AUGUSTA, Maine — A proposal to close Maine’s youth detention center cleared the Maine House of Representatives on Thursday, handing a milestone win to criminal justice activists even as the bill faces a hard path passage amid opposition from the state.
The push to close Long Creek Youth Development Center has been building for years. Advocates have argued the South Portland jail is too large and expensive for fewer than 30 kids, arguing children would be better served in community support systems keeping them closer to home, as a task force recommended last year. That report also recommended the state create a limited secure detention center to house youth who pose a threat to public safety.
It was enough to persuade lawmakers in the House to support the bill despite stiff opposition from Gov. Janet Mills’ administration, which has said closing the center is not in the state’s best interest. A motion to pass the bill passed in an 81-57 vote after a half-hour debate. It faces further action in both chambers.

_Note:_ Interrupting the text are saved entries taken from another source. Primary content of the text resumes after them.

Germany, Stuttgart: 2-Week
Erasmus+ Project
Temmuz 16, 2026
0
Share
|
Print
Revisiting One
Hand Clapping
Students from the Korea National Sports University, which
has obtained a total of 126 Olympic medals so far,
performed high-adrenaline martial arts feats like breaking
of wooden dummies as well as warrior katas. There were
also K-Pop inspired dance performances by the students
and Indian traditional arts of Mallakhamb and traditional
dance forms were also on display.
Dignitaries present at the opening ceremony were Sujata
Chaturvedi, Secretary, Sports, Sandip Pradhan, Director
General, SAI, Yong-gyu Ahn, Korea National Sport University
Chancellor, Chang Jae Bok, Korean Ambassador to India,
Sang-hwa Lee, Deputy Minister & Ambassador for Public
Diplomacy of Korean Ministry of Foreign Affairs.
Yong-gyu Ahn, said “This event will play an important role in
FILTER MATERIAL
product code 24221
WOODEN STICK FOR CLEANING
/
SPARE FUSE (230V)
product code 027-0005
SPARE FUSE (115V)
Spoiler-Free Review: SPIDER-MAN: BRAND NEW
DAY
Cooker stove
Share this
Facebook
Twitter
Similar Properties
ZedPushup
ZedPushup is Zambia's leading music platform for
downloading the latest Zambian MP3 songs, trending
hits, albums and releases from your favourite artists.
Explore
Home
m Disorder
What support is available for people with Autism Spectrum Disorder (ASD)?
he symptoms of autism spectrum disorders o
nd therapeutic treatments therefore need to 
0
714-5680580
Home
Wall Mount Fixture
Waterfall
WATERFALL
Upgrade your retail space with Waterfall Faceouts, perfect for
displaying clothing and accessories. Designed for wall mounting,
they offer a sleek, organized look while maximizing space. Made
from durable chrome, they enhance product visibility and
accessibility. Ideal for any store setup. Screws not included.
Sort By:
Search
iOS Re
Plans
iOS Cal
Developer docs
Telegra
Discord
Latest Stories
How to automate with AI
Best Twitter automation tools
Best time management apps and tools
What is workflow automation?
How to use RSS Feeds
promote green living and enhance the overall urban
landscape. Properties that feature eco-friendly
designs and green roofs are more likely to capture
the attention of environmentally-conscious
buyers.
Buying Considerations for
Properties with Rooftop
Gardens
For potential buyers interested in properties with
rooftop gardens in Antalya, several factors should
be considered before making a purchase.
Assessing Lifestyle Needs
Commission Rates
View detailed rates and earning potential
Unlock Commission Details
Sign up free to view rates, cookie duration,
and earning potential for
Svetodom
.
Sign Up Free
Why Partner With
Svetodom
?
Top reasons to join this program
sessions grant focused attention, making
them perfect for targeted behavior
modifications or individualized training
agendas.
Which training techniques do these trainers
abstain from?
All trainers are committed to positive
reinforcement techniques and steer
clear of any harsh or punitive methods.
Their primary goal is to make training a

The Maine Department of Corrections has a plan to reduce youth confinement, build more community programs and create regional care teams. But proponents were frustrated by the pace of reform and argued closing the center would provide better care for children. The bill, should it become law, would require the department to wind down the center by 2023.
The vote went largely along party lines, with all but three Democrats backing the measure and all but two Republicans opposing it. Four independents backed it as well. House Speaker Ryan Fecteau, D-Biddeford, was among the lawmakers who defected from his party on the item.
“We have the opportunity before us with this bill to do something monumental and change the way we support youth that fall through the cracks and end up in the juvenile justice system,” said Rep. Grayson Lookner, D-Portland, the sponsor of the bill.
Scrutiny of the center has been building after a transgender boy died by suicide under the center’s care in 2016. People have criticized the number of children in its care, many of whom have mental illnesses. A study released last year found more than half of children there were housed because they could not go home. Staffing shortages exacerbated those problems as the state struggled to hire people who were trained to work with the children.
Opponents of the bill said the state should be allowed to follow its plan and that closing the center would give the youth nowhere to go, creating a public safety risk.
“Whether they are in a secure facility where they cannot create crimes or they’re in the streets breaking into your car or your house or committing other crimes … we are paying for it either way,” said Rep. Matthew Harrington, R-Sanford.